Hi @jszwedko, no we have tried the "debug" and "trace" log levels, enabling internal metrics / internal logs, and tweaking buffering/batching settings, but haven't been able to get any additional errors indicating the "real" error. Just stuck now with how to proceed / further debug without anything to work with

Not sure if you have seen this before with the splunk sink specifically when log volume is high?

from vector.

metalbreeze avatar metalbreeze commented on September 28, 2024

I have same error on nginx log->vector->vector->clickhouse
but other Scenarios are good

  1. nginx log->vector->vector centor-> output.file1,
  2. nginx log->vector-> output.file2.
  3. nginx log->vector->clickhouse
    PS: output.file1 and output.file2 are matched.

here is error msg:

2024-04-21T03:33:37.216528Z ERROR sink{component_kind="sink" component_id=clickhouse_2 component_type=clickhouse}:request{request_id=1}: vector::sinks::util::retries: Not retriable; dropping the request. reason="response status: 404 Not Found" internal_log_rate_limit=true
2024-04-21T03:33:37.216581Z ERROR sink{component_kind="sink" component_id=clickhouse_2 component_type=clickhouse}:request{request_id=1}: vector_common::internal_event::service: Service call failed.
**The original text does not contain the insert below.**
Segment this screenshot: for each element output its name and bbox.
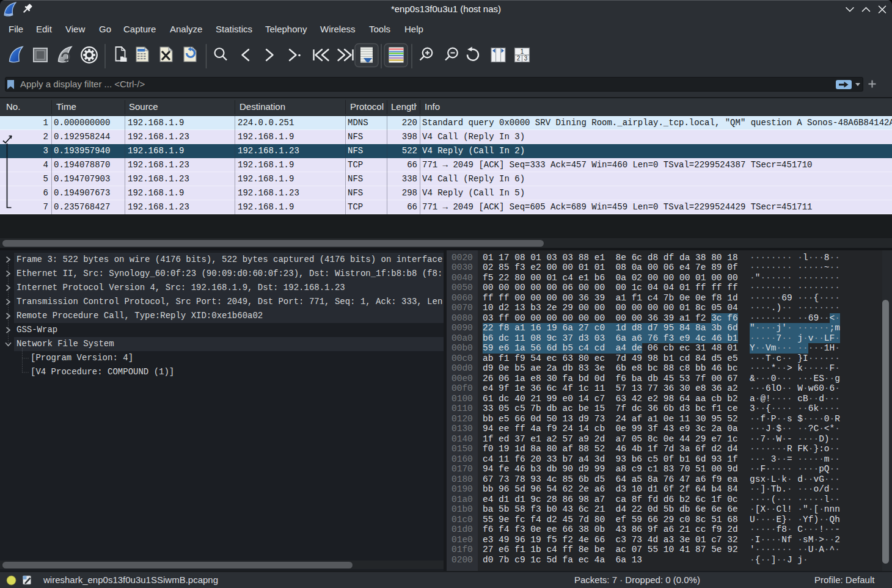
svg-text:3: 3 [524,55,528,62]
svg-text:2: 2 [517,55,521,62]
svg-text:1: 1 [521,48,524,55]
No retries or retries exhausted. error=None request_id=1 error_type="request_failed" stage="sending" internal_log_rate_limit=true
2024-04-21T03:33:37.216609Z ERROR sink{component_kind="sink" component_id=clickhouse_2 component_type=clickhouse}:request{request_id=1}: vector_common::internal_event::component_events_dropped: Events dropped intentional=false count=1 reason="Service call failed. No retries or retries exhausted." internal_log_rate_limit=true

here is the vector1 and vector2 config

data_dir: "/var/lib/vector"

api:
  enabled: true
  address: "0.0.0.0:8686"

sources:
  nginx_logs:
    type: "file"
    include:
      - "/var/log/nginx/*.log" # supports globbing
    ignore_older_secs: 86400     # 1 day

transforms:
  nginx_parser:
    inputs:
      - "nginx_logs"
    type: "remap"
    source: |
      .message=parse_nginx_log!(.message,"combined")
      .body=.message
  vc_parser:
    inputs:
      - nginx_parser
    type: "remap"
    source: |
      .body.src="vc"
  ck_parser:
    inputs:
      - nginx_parser
    type: "remap"
    source: |
      .body.src="ck"
  file_parser:
    inputs:
      - nginx_parser
    type: "remap"
    source: |
      .body.src="file"

sinks:
  my_vector:
    type: vector
    inputs:
      - vc_parser
    address: 192.168.111.25:6000
  clickhouse:
    type: "clickhouse"
    database : "signoz_logs"
    table : "access_logs_2"
    inputs:
      - ck_parser
    skip_unknown_fields : true
    endpoint:
      "http://testvector2:8123"
  my_file:
    type: file
    inputs:
      - file_parser
    path: /opt/vector/logs/vector-%Y-%m-%d.log
    encoding:
      codec: logfmt
sources:
  my_source_id:
    type: "vector"
    address: "0.0.0.0:6000"
    version: "2"
sinks:
  clickhouse_2:
    type: "clickhouse"
    database : "signoz_logs"
    table : "access_log_2"
    inputs:
      - my_source_id
       #format: json_each_row
    skip_unknown_fields : true
    endpoint:
      "http://192.168.111.25:8123"
  my_sink_id:
    type: file
    inputs:
       - my_source_id
    path: /opt/vector/logs/vector-%Y-%m-%d.log
    encoding:
      codec: logfmt

from vector.

metalbreeze avatar metalbreeze commented on September 28, 2024

fixed by adding following
batch:
timeout_secs: 30

  clickhouse_2:
    type: "clickhouse"
    database : "signoz_logs"
    table : "access_logs_2"
    inputs:
      - my_source_id
       #format: json_each_row
    skip_unknown_fields : true
    batch:
        timeout_secs: 30

from vector.

andywatts avatar andywatts commented on September 28, 2024

@jszwedko.
The error message has field "Error=None"..?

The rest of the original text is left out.